Maybe that's actually how Buhner was busted.

Damn. I'm one step ahead of 'em. Packing for Tijuana tonight, and taking my pervert lawyers, guns and money with me.
 
Andrew, do you care if I have your phone tapped and listen to your conversations? It's the same thing online, except average people can actually monitor everything you do from WiFi. If you're fine with being an exhibitionist, OK.
 
We all know that it isn't just a matter of keeping our porn preferences private, don't we? I mean, do we all know what a royal pain it is to have one's identity stolen? Not just money, but time and aggravation. When people say they think I'm wired, these days, I smile proudly and say, "You bet I am!"
 
12:13...

I don't like the idea of being hacked while using public WiFi, but I accept there is little I can do about the possibility that is happening.

I didn't fully realize until reading some of the comments here that a hacker monitoring me at a cafe in Eureka could easily find my passwords. I keep most sensitive information on my desktop. Aside from usernames and passwords, there is very little on my laptop.

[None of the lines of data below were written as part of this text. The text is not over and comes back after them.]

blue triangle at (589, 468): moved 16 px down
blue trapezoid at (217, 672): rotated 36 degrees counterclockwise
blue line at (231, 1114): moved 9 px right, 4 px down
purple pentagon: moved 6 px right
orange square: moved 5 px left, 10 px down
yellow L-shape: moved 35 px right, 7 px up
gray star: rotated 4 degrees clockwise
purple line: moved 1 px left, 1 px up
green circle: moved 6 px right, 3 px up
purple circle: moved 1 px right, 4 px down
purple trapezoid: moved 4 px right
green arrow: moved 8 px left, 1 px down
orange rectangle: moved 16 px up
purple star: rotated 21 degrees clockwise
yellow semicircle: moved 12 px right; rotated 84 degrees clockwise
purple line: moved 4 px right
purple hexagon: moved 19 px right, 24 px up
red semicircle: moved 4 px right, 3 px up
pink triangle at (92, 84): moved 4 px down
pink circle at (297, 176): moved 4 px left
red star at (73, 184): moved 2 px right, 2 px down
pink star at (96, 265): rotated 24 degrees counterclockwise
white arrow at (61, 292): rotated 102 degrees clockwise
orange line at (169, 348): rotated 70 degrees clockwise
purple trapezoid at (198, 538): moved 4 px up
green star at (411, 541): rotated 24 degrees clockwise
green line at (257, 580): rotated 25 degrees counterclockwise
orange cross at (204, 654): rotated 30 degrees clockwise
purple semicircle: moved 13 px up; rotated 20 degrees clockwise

Thanks for the education, hayduke. Great topic, Heraldo.
 
Yep, login to any web site that isn't encrypted (most are not encrypted) and you are sharing your username and password with the world.
 
I figured there was always the possibility of hackers with or without wi-fi.
 
This subject is too complicated to fully explain over a blog thread, but I simply wanted to raise people's awareness of the potential exposure to having personal information "stolen" in this wired age. Firewalls are good, and the most effective ones tend to reside in the Router ... for you non-technical types that is the device you have between you and the wide area network (DSL, Cablemodem) and even the Router itself is a bit of a firewall. So on a desktop at home you are usually better protected. On a notebook computer sitting in a coffee shop, you are all on the same side of the router, and basically interconnected with all the others in the same location. So the person at the next table that appears to be looking at the stock market may instead be rooting around inside of your machine without your knowledge.
 
Wow. It sure pays to have a little basic knowledge about this internet stuff.
 
What about hotel wi-fi use? Easy to hack? Most have you sign in - protection?
 
From what I understand (not much) the sign-in offers some measure of greater protection. Maybe you have to register through the hotel.

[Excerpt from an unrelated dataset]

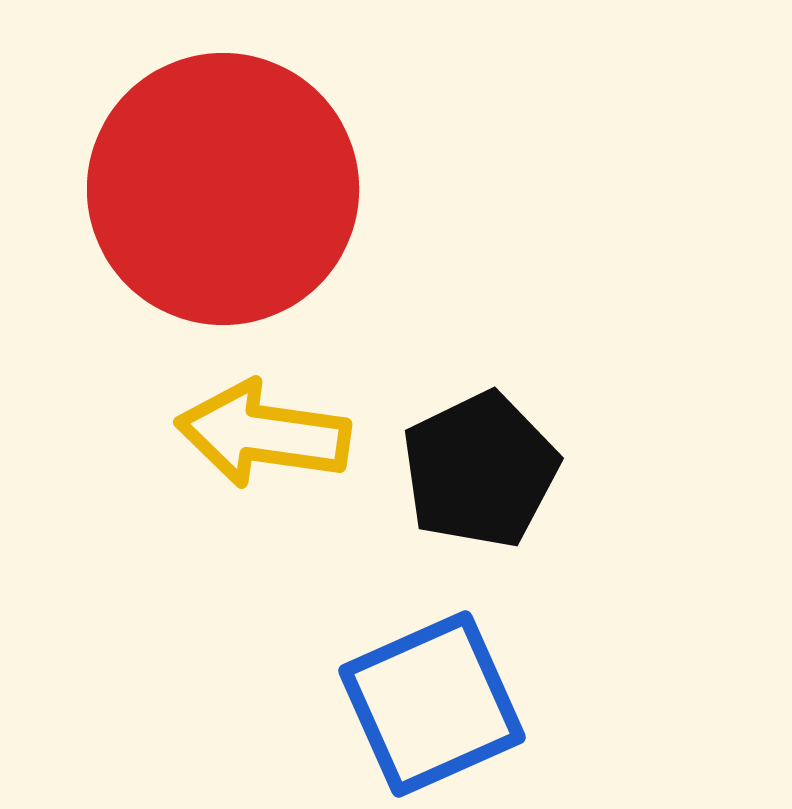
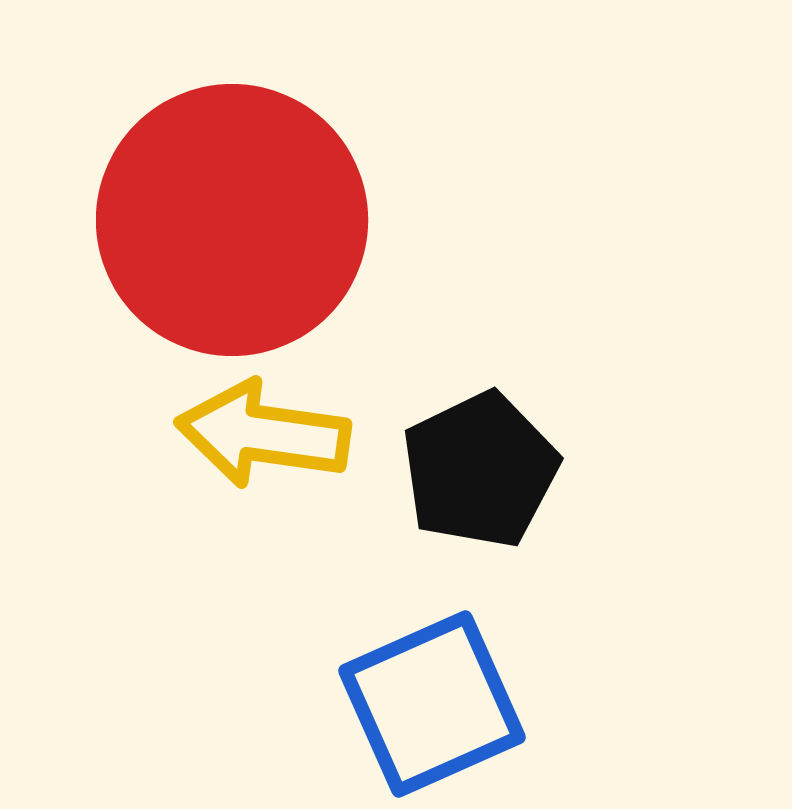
red circle: moved 9 px right, 31 px down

Otherwise, someone with software downloaded free from the internet can sit in their car outside the hotel and monitor your business.
 
ED Denson said...
What about hotel wi-fi use? Easy to hack? Most have you sign in - protection?

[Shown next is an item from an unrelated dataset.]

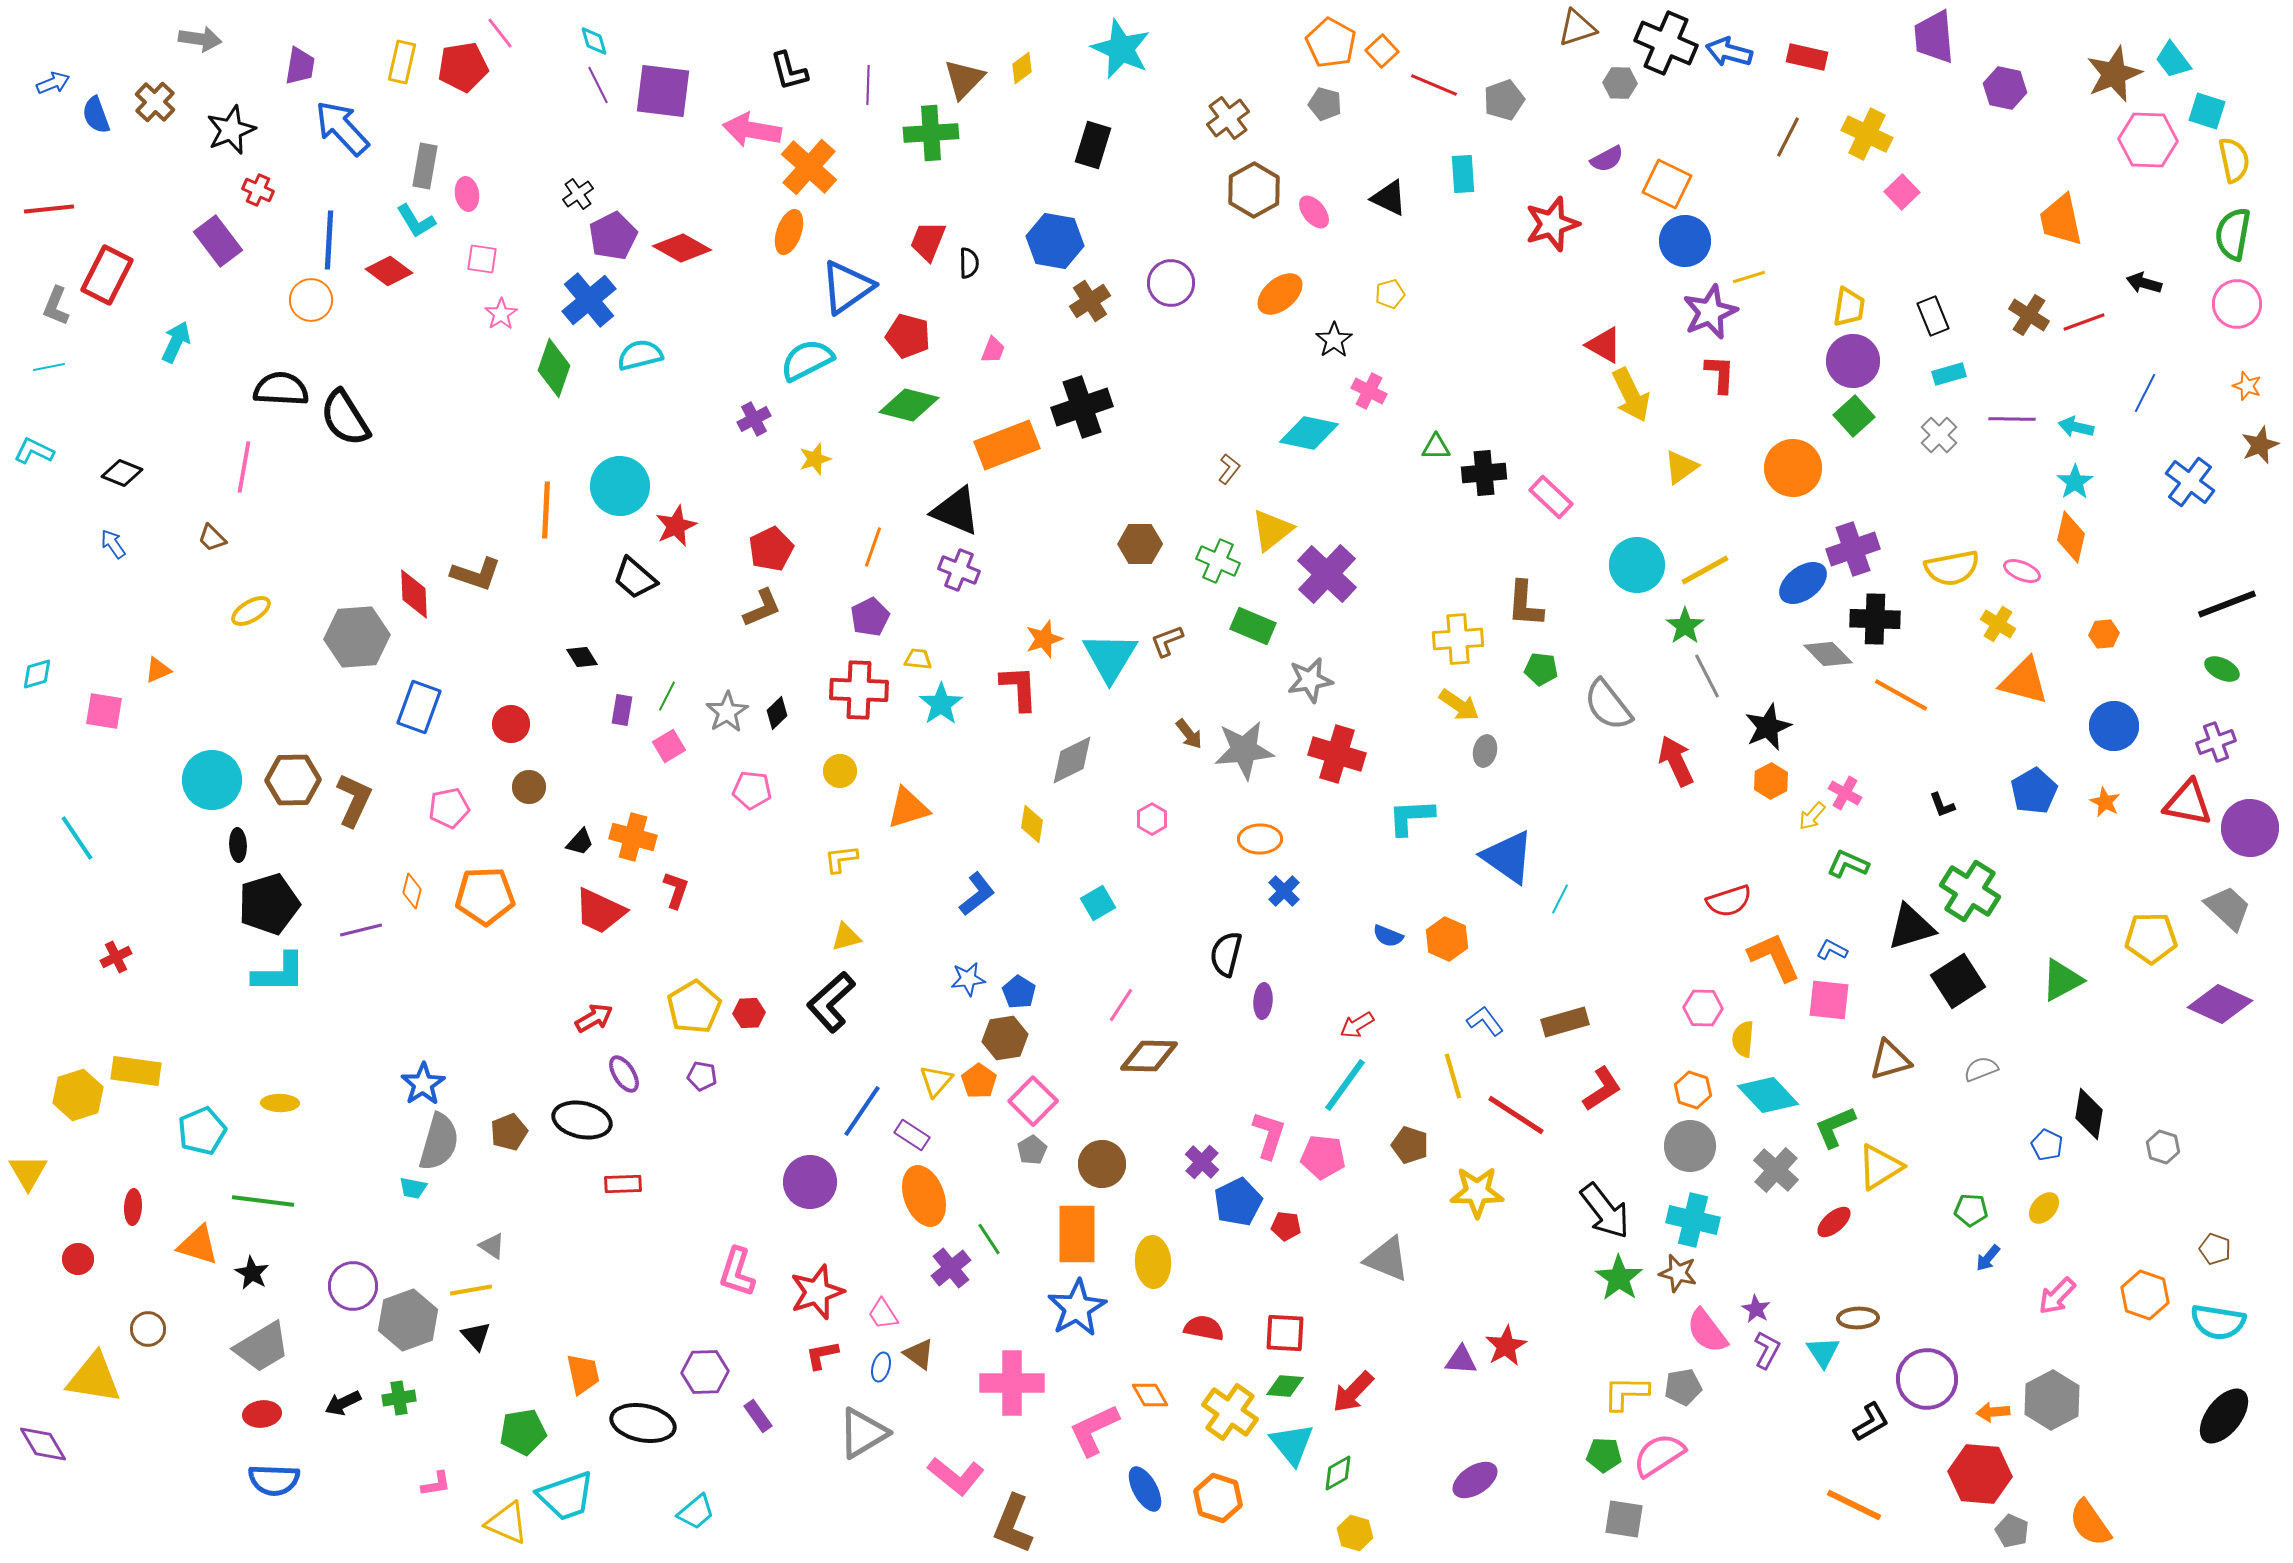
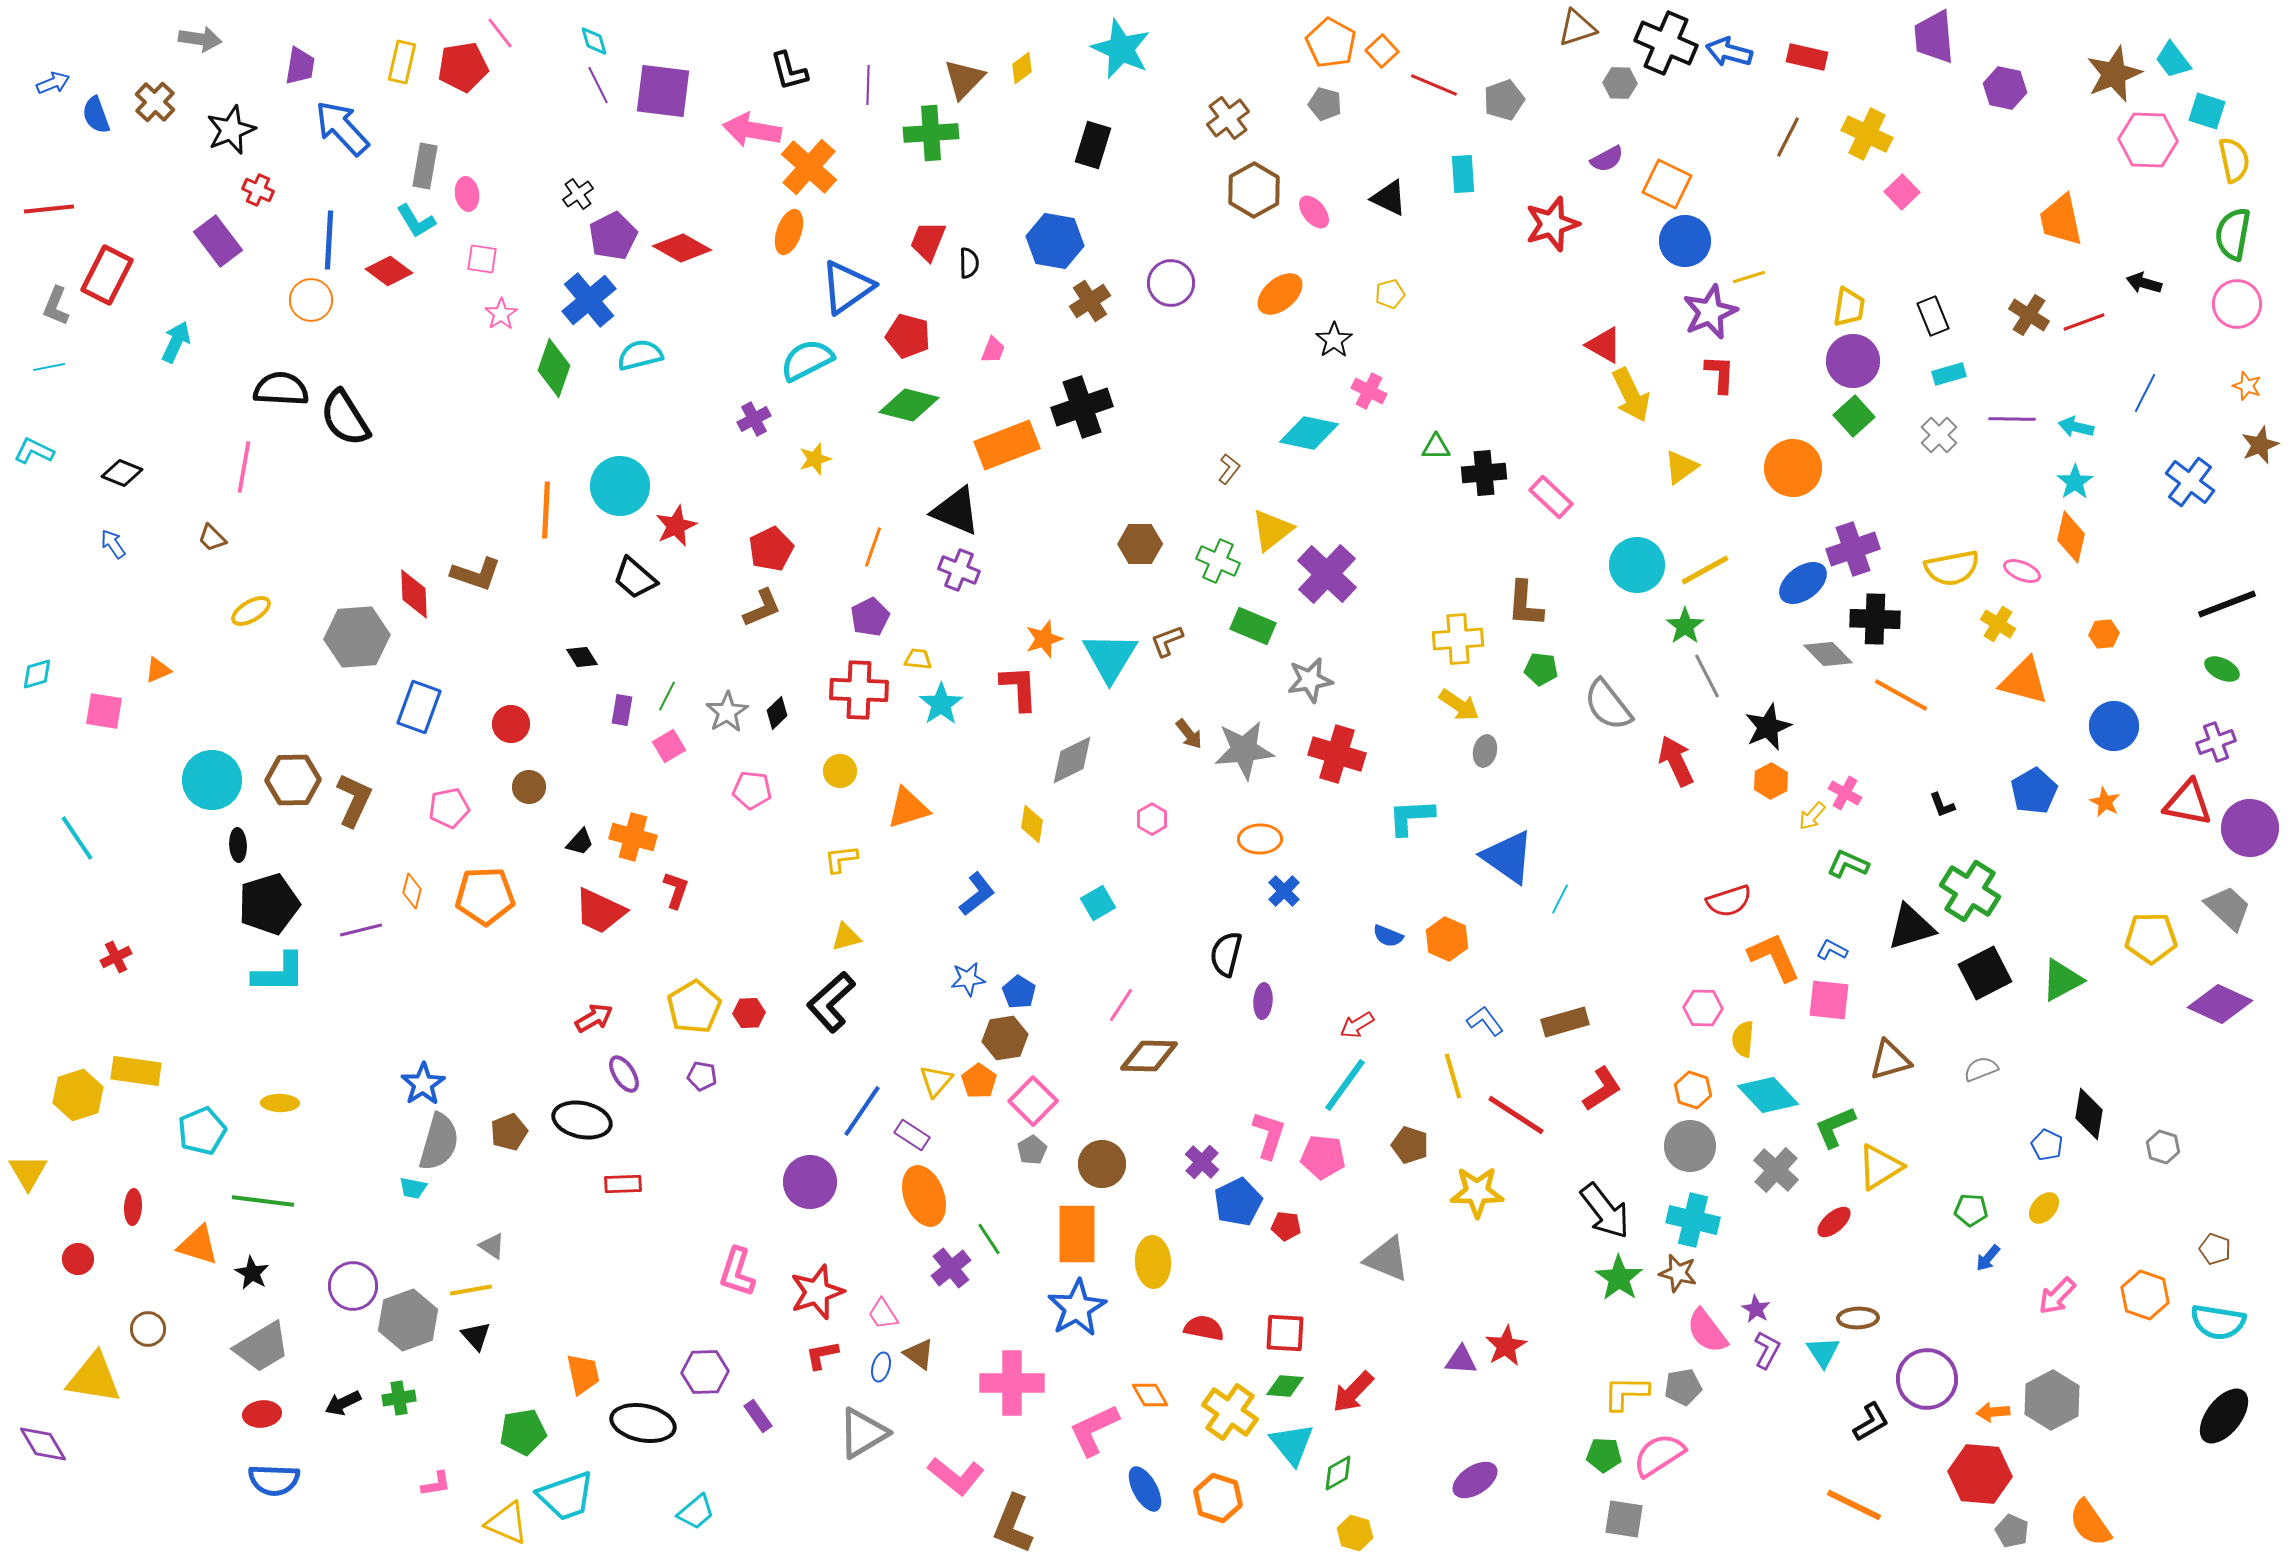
black square at (1958, 981): moved 27 px right, 8 px up; rotated 6 degrees clockwise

Places where we have lodged and have wi-fi have required a loggin and password that they give you. Does that protect you? Sometimes my laptop picks up many signals.
 
I was afraid this was going to get complicated. I would have to know more about the particular hotel and the id/password they gave you, but they are quite possibly at a minimum giving you what is called Wi-FI Protected Access (WPA). This prevents unauthorized access so someone sitting in a car outside your window cannot gain access to the network and it also encrypts the data. This OK for casual data, and much better than nothing, but this can be "hacked" and the key discovered, and then that person can gain network access. But you have to see a lot of data to do this so for for hotels it is usually good enough.

But if they are doing their job really well, the password would actually be a Wired Equivlent Privacy (WEP) key, which also encrypts the data being transferred around the local WI-Fi network (hotel). This is very powerful security, and pretty much not crackable. It is what I use on my local wireless network. I am not aware of any hotels using this form of security, but they could if they wanted to do so.

It is quite common for a a laptop to pick up all sorts of wireless networks, and many of them are not secured. Commerical establishments like warehouses are particulary bad about security, so all you have to od is drive up on the street next to the building, and you can access the Internet, send and receive mail, and if you were of a mind to do so check their inventory.

Hope some of this helps. Sorry it is so technical.
 
Thanks for the info, Hayduke. Most people don't have these facts rolling around in the back of their head.